● What you are asked to do:
The lines to return run from the start of the material below through the line holding "παραμένει η ίδια: ο", both included; please give them back exactly, minus the pictures.

● The data:
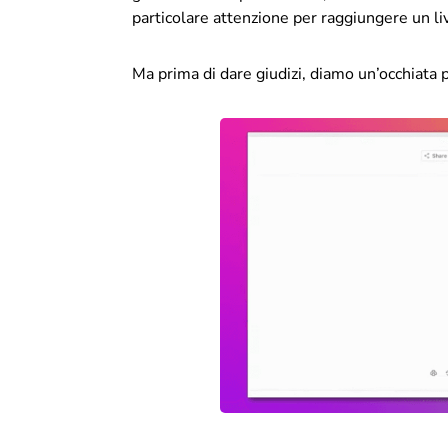
particolare attenzione per raggiungere un li
Ma prima di dare giudizi, diamo un’occhiata pi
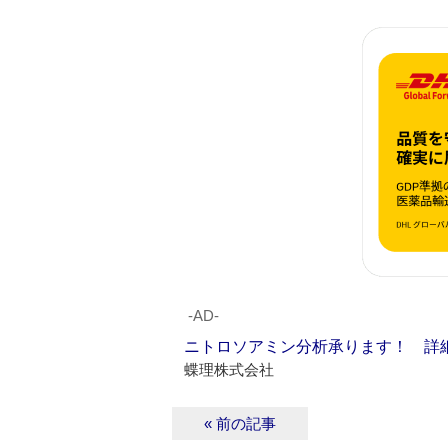
‐AD‐
ニトロソアミン分析承ります！ 詳
蝶理株式会社
« 前の記事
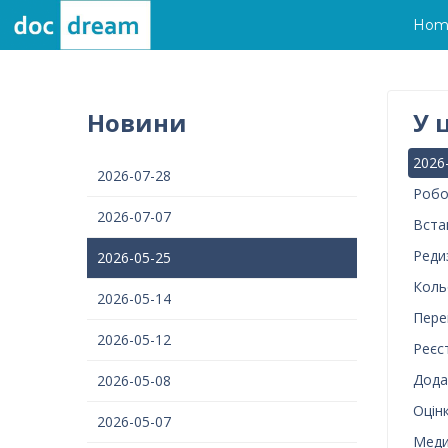
Hom
Новини
У 
2026
2026-07-28
Робо
2026-07-07
Вста
Реди
2026-05-25
Коль
2026-05-14
Пере
2026-05-12
Реєс
Дода
2026-05-08
Оцін
2026-05-07
Меди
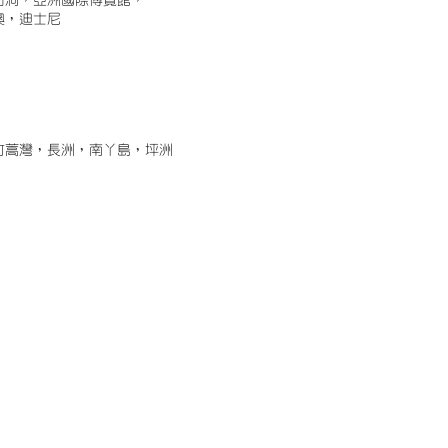
古洞，亞洲國際博覽館，
澳，迪士尼
竹蒿灣，長洲，南丫島，坪洲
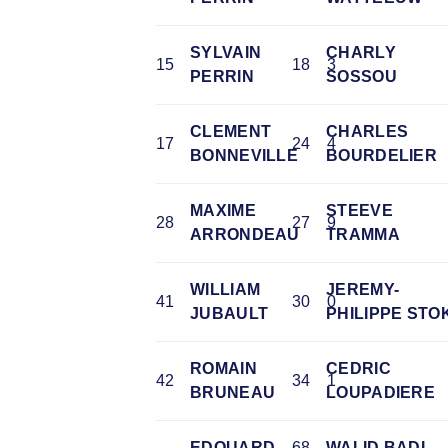
SYLVAIN
CHARLY
15
18
3
PERRIN
SOSSOU
CLEMENT
CHARLES
17
24
4
BONNEVILLE
BOURDELIER
MAXIME
STEEVE
28
27
9
ARRONDEAU
TRAMMA
WILLIAM
JEREMY-
41
30
0
JUBAULT
PHILIPPE STOK
ROMAIN
CEDRIC
42
34
1
BRUNEAU
LOUPADIERE
EDOUARD
68
WALID BADI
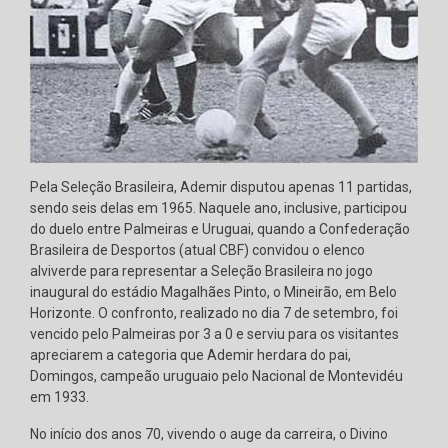
Pela Seleção Brasileira, Ademir disputou apenas 11 partidas,
sendo seis delas em 1965. Naquele ano, inclusive, participou
do duelo entre Palmeiras e Uruguai, quando a Confederação
Brasileira de Desportos (atual CBF) convidou o elenco
alviverde para representar a Seleção Brasileira no jogo
inaugural do estádio Magalhães Pinto, o Mineirão, em Belo
Horizonte. O confronto, realizado no dia 7 de setembro, foi
vencido pelo Palmeiras por 3 a 0 e serviu para os visitantes
apreciarem a categoria que Ademir herdara do pai,
Domingos, campeão uruguaio pelo Nacional de Montevidéu
em 1933.
No início dos anos 70, vivendo o auge da carreira, o Divino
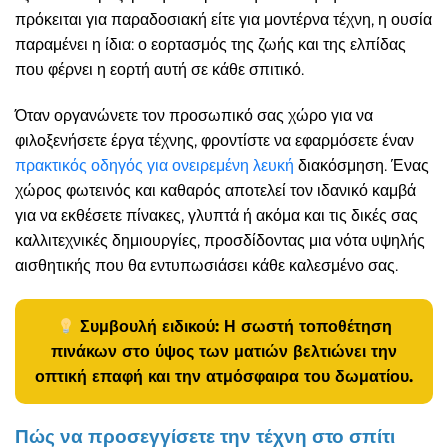
πρόκειται για παραδοσιακή είτε για μοντέρνα τέχνη, η ουσία
παραμένει η ίδια: ο εορτασμός της ζωής και της ελπίδας
που φέρνει η εορτή αυτή σε κάθε σπιτικό.
Όταν οργανώνετε τον προσωπικό σας χώρο για να
φιλοξενήσετε έργα τέχνης, φροντίστε να εφαρμόσετε έναν
πρακτικός οδηγός για ονειρεμένη λευκή
διακόσμηση. Ένας
χώρος φωτεινός και καθαρός αποτελεί τον ιδανικό καμβά
για να εκθέσετε πίνακες, γλυπτά ή ακόμα και τις δικές σας
καλλιτεχνικές δημιουργίες, προσδίδοντας μια νότα υψηλής
αισθητικής που θα εντυπωσιάσει κάθε καλεσμένο σας.
Συμβουλή ειδικού: Η σωστή τοποθέτηση
πινάκων στο ύψος των ματιών βελτιώνει την
οπτική επαφή και την ατμόσφαιρα του δωματίου.
Πώς να προσεγγίσετε την τέχνη στο σπίτι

● Expected answer:
particolare attenzione per raggiungere un li
Ma prima di dare giudizi, diamo un’occhiata pi
‐AD‐
ニトロソアミン分析承ります！ 詳
蝶理株式会社
« 前の記事
Hom
Новини
У 
2026
2026-07-28
Робо
2026-07-07
Вста
Реди
2026-05-25
Коль
2026-05-14
Пере
2026-05-12
Реєс
Дода
2026-05-08
Оцін
2026-05-07
Меди
古洞，亞洲國際博覽館，
澳，迪士尼
竹蒿灣，長洲，南丫島，坪洲
SYLVAIN
CHARLY
15
18
3
PERRIN
SOSSOU
CLEMENT
CHARLES
17
24
4
BONNEVILLE
BOURDELIER
MAXIME
STEEVE
28
27
9
ARRONDEAU
TRAMMA
WILLIAM
JEREMY-
41
30
0
JUBAULT
PHILIPPE STOK
ROMAIN
CEDRIC
42
34
1
BRUNEAU
LOUPADIERE
EDOUARD
68
WALID BADI
Pela Seleção Brasileira, Ademir disputou apenas 11 partidas,
sendo seis delas em 1965. Naquele ano, inclusive, participou
do duelo entre Palmeiras e Uruguai, quando a Confederação
Brasileira de Desportos (atual CBF) convidou o elenco
alviverde para representar a Seleção Brasileira no jogo
inaugural do estádio Magalhães Pinto, o Mineirão, em Belo
Horizonte. O confronto, realizado no dia 7 de setembro, foi
vencido pelo Palmeiras por 3 a 0 e serviu para os visitantes
apreciarem a categoria que Ademir herdara do pai,
Domingos, campeão uruguaio pelo Nacional de Montevidéu
em 1933.
No início dos anos 70, vivendo o auge da carreira, o Divino
πρόκειται για παραδοσιακή είτε για μοντέρνα τέχνη, η ουσία
παραμένει η ίδια: ο εορτασμός της ζωής και της ελπίδας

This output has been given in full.